Demonstrating the strength of national, regional and international police co-operation in securing the World Cup, and testimony to INTERPOL's resolve to secure the football event from all angles, is the success of operation SOGA III, carried out by INTERPOL's liaison office in Bangkok and timed to coincide with the World Cup.

Co-ordinated with China (including Hong Kong and Macao), Malaysia, Singapore and Thailand and aimed at breaking up illegal soccer gambling networks operating within these countries, the results speak for themselves: as at 9 July 2010, over 3,300 arrests across Asia and the seizure of over 144 million US dollars in betting records in addition to USD$ 1.8 million in cash.

Co-operation key to closing in on criminals

It is through strong police co-operation that the law enforcement community at large was able to help SAPS make the 2010 FIFA World Cup as safe and secure as it was. Information sharing and communication - both within South Africa and globally - is the most effective and efficient means of securing major events, transforming borders seen as opportunities by criminals, into obstacles against organized crime.

A clear indication of the strength of SAPS-INTERPOL mutual commitment to 2010 FIFA World Cup security, SAPS National Commissioner Bheki Cele travelled to the General Secretariat headquarters in France one month prior to the opening of the World Cup to be updated on INTERPOL’s ongoing preparations to support national security for the tournament.

Two months earlier, FIFA hosted a security-themed meeting at its headquarters in Zurich – the first of its kind in FIFA’s history – bringing together INTERPOL, Chiefs of Police, Heads of Security and police liaison officers from all 32 participating nations, providing a vital opportunity to share a comprehensive planning approach and co-ordination of security.

An excellent example of the power of police co-operation in international investigations and operations, INTERPOL’s IMEST team in South Africa enjoyed outstanding collaboration from SAPS (detectives unit, crime intelligence, and special investigation units), police liaison officers from the 32 participant countries and representatives of the Southern Africa Regional Police Chiefs Co-operation Organisation (SARPCCO), in addition to FIFA staff.

“From what I have seen, FIFA has spared no efforts to make clear the priority it places on supporting the South African Police Service’s and INTERPOL’s efforts to ensure security for teams, visitors and the general public during the World Cup" commented INTERPOL’s Secretary General Ronald K. Noble in a media release circulated internationally on 12 May 2010.

INTERPOL support : a vital security component

This seven-week long IMEST was INTERPOL largest ever deployment, involving 50 people in the field and the 24-hour assistance of staff working with them from the General Secretariat headquarters in Lyon.
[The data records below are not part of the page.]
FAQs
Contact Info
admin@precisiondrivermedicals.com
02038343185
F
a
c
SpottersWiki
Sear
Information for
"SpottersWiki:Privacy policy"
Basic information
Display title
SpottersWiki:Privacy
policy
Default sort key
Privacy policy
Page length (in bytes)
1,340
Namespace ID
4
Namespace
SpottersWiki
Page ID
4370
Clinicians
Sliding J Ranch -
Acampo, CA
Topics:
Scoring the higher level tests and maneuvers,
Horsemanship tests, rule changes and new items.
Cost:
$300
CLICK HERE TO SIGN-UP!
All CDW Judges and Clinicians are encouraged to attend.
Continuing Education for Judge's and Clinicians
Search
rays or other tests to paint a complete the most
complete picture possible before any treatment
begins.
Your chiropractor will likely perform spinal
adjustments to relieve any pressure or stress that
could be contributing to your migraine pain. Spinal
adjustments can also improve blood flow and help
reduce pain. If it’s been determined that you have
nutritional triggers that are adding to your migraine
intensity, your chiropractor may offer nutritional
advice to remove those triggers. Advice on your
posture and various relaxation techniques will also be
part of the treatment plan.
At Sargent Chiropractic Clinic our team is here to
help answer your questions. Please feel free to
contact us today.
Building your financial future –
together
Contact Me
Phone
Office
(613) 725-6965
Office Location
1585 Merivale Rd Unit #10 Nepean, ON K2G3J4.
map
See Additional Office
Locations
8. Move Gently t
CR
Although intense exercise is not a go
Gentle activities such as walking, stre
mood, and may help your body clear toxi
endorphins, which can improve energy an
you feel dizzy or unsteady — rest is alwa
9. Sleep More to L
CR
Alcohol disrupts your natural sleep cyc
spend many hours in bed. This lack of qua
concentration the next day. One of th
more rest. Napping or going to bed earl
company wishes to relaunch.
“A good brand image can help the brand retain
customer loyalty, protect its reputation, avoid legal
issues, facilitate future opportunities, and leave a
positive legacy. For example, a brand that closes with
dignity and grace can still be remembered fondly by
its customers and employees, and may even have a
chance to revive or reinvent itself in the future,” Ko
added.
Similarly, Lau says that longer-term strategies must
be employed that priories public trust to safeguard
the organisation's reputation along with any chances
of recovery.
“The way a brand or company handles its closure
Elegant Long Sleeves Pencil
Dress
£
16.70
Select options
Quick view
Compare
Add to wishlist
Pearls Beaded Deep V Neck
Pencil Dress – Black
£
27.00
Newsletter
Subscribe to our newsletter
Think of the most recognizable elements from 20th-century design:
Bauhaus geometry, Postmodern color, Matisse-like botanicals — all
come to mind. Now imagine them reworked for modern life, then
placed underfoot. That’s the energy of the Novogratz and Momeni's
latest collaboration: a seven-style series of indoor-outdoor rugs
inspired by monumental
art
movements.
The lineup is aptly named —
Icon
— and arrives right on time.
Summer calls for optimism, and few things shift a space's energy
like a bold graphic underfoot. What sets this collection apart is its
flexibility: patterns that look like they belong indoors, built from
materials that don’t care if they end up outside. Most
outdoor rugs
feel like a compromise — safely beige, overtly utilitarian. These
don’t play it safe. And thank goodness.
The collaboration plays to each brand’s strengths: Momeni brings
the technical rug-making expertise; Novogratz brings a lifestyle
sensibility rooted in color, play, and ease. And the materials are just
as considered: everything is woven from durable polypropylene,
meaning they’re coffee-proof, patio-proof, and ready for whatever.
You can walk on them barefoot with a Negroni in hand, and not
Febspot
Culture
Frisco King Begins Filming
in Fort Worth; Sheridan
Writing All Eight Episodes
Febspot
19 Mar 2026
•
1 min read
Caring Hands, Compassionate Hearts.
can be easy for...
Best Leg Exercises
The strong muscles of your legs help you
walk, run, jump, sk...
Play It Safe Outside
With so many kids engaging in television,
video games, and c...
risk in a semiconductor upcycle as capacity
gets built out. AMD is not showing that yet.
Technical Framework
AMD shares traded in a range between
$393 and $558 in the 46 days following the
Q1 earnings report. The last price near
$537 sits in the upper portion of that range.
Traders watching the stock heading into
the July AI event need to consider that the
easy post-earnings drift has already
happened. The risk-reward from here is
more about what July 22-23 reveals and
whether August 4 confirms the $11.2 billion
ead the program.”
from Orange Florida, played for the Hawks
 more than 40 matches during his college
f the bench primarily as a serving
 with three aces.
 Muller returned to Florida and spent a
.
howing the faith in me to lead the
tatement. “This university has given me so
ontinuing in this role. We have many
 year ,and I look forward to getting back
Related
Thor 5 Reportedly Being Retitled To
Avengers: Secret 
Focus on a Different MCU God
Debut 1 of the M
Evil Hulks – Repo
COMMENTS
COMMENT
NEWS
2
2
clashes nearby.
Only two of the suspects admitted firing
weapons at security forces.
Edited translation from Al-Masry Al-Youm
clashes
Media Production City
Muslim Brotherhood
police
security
Their collective efforts served to assist SAPS secure its country and 2010 FIFA World Cup fans by making sure only genuine spectators and tourists were granted access to the country, and potential threats thwarted.

Contributing to the safety and security of spectators, teams, officials, and residents of any country which hosts an international event, is a strong priority for the world’s largest police organization.  INTERPOL has provided assistance for a wide range of major events across the globe, including the Vancouver Winter Olympics earlier this year, Beijing Olympics, the 2006 FIFA World Cup in Germany and the 2007 Cricket World Cup hosted across nine countries in the Caribbean.  

The organization will continue to provide operational support in the field to assist member countries who host major events of this kind.  Further IMEST deployments are already being planned for the forthcoming 65th Session of the United General Assembly in New York, and for the Asian Games taking place in November in Guangzhou, China and with each IMEST deployment, behind it is the strength of police co-operation across 188 member countries.